- [Problem to work on]:
In your reply, reproduce the lines from the first one below to the line containing "sudah sesuai. Cara termudah memulainya adalah", inclusive, exactly as they stand.

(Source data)
● ● ● ●
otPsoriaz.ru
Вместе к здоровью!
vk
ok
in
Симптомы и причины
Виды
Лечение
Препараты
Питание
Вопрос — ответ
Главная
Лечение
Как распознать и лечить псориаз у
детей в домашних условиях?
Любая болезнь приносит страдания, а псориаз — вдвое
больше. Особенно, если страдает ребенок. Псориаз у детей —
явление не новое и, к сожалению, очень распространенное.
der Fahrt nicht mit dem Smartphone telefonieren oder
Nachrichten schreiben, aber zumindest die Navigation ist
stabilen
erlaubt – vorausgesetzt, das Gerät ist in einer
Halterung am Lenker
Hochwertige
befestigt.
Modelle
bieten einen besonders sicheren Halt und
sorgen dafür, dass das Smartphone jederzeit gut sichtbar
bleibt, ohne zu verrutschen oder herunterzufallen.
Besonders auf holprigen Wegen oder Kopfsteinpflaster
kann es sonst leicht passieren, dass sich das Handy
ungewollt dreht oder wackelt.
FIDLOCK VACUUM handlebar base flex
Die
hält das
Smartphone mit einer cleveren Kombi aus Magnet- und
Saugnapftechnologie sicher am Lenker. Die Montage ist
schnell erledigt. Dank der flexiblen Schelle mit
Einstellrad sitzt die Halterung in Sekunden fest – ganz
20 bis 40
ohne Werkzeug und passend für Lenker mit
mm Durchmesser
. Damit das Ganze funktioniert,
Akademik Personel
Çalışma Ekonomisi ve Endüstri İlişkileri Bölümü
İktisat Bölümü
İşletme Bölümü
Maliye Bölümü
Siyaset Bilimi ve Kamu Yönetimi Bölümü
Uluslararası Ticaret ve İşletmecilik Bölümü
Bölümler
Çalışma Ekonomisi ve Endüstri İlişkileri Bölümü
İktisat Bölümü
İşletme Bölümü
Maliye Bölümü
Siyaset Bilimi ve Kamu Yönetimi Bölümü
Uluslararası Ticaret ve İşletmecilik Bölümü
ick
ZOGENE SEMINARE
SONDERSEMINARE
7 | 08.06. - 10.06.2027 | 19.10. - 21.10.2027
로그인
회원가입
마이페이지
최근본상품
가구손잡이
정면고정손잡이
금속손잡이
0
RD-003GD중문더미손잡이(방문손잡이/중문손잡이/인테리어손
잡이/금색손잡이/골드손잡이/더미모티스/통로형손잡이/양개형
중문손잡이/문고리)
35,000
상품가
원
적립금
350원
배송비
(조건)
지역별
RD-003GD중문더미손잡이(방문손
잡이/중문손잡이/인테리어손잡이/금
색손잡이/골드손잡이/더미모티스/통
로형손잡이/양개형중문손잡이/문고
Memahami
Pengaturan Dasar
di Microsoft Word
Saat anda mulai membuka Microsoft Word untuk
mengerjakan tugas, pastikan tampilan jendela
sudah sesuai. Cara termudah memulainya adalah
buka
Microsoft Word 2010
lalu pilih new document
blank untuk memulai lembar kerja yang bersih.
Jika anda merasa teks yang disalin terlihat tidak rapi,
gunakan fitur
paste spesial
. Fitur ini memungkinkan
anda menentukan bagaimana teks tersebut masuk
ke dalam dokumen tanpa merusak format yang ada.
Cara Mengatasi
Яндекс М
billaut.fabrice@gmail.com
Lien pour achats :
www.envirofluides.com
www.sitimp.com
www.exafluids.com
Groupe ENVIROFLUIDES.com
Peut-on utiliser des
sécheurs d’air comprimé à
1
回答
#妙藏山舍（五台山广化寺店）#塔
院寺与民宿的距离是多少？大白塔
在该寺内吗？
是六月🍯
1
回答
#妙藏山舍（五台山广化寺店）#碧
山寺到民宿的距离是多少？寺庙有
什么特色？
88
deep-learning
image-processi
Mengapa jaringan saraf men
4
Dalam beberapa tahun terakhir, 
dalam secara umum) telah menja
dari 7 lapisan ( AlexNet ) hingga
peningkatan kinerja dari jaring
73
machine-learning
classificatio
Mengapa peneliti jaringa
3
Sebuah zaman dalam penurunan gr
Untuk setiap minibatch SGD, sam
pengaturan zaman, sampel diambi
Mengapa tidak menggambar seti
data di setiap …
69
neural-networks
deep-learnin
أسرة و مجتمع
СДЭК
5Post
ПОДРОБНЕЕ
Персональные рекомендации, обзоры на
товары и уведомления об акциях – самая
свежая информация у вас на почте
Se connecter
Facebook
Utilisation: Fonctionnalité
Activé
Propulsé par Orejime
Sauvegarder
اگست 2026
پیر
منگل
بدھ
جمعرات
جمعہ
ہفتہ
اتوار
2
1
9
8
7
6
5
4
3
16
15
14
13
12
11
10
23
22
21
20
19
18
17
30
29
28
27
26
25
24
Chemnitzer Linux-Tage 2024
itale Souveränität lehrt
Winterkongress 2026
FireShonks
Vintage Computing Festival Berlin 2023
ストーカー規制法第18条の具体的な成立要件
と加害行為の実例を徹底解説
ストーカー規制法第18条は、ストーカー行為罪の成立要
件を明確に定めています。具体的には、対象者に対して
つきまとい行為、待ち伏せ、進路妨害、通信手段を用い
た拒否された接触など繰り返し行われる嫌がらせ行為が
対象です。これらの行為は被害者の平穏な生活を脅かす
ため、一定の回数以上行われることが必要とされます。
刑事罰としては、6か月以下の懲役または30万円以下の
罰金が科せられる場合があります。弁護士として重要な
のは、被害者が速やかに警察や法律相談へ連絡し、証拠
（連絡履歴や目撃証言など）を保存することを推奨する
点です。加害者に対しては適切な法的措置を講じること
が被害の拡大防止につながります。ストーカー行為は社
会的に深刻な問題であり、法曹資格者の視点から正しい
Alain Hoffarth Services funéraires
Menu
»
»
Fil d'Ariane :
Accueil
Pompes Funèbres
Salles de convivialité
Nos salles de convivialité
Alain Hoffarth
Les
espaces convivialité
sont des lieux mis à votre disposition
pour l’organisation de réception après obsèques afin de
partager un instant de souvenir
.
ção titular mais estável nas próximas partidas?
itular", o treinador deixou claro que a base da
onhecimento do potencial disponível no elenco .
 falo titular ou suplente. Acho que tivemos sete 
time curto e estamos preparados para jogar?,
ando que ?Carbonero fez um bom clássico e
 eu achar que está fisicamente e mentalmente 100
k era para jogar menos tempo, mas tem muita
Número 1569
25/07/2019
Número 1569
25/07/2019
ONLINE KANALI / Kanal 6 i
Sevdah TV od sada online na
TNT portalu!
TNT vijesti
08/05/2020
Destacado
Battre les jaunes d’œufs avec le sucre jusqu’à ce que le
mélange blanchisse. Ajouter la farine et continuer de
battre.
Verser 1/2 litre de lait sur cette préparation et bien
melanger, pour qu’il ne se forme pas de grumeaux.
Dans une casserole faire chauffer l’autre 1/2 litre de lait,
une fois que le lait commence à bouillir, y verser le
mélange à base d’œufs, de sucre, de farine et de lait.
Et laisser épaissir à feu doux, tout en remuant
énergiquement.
● ● ● ●
- [Exercise response]:
otPsoriaz.ru
Вместе к здоровью!
vk
ok
in
Симптомы и причины
Виды
Лечение
Препараты
Питание
Вопрос — ответ
Главная
Лечение
Как распознать и лечить псориаз у
детей в домашних условиях?
Любая болезнь приносит страдания, а псориаз — вдвое
больше. Особенно, если страдает ребенок. Псориаз у детей —
явление не новое и, к сожалению, очень распространенное.
der Fahrt nicht mit dem Smartphone telefonieren oder
Nachrichten schreiben, aber zumindest die Navigation ist
stabilen
erlaubt – vorausgesetzt, das Gerät ist in einer
Halterung am Lenker
Hochwertige
befestigt.
Modelle
bieten einen besonders sicheren Halt und
sorgen dafür, dass das Smartphone jederzeit gut sichtbar
bleibt, ohne zu verrutschen oder herunterzufallen.
Besonders auf holprigen Wegen oder Kopfsteinpflaster
kann es sonst leicht passieren, dass sich das Handy
ungewollt dreht oder wackelt.
FIDLOCK VACUUM handlebar base flex
Die
hält das
Smartphone mit einer cleveren Kombi aus Magnet- und
Saugnapftechnologie sicher am Lenker. Die Montage ist
schnell erledigt. Dank der flexiblen Schelle mit
Einstellrad sitzt die Halterung in Sekunden fest – ganz
20 bis 40
ohne Werkzeug und passend für Lenker mit
mm Durchmesser
. Damit das Ganze funktioniert,
Akademik Personel
Çalışma Ekonomisi ve Endüstri İlişkileri Bölümü
İktisat Bölümü
İşletme Bölümü
Maliye Bölümü
Siyaset Bilimi ve Kamu Yönetimi Bölümü
Uluslararası Ticaret ve İşletmecilik Bölümü
Bölümler
Çalışma Ekonomisi ve Endüstri İlişkileri Bölümü
İktisat Bölümü
İşletme Bölümü
Maliye Bölümü
Siyaset Bilimi ve Kamu Yönetimi Bölümü
Uluslararası Ticaret ve İşletmecilik Bölümü
ick
ZOGENE SEMINARE
SONDERSEMINARE
7 | 08.06. - 10.06.2027 | 19.10. - 21.10.2027
로그인
회원가입
마이페이지
최근본상품
가구손잡이
정면고정손잡이
금속손잡이
0
RD-003GD중문더미손잡이(방문손잡이/중문손잡이/인테리어손
잡이/금색손잡이/골드손잡이/더미모티스/통로형손잡이/양개형
중문손잡이/문고리)
35,000
상품가
원
적립금
350원
배송비
(조건)
지역별
RD-003GD중문더미손잡이(방문손
잡이/중문손잡이/인테리어손잡이/금
색손잡이/골드손잡이/더미모티스/통
로형손잡이/양개형중문손잡이/문고
Memahami
Pengaturan Dasar
di Microsoft Word
Saat anda mulai membuka Microsoft Word untuk
mengerjakan tugas, pastikan tampilan jendela
sudah sesuai. Cara termudah memulainya adalah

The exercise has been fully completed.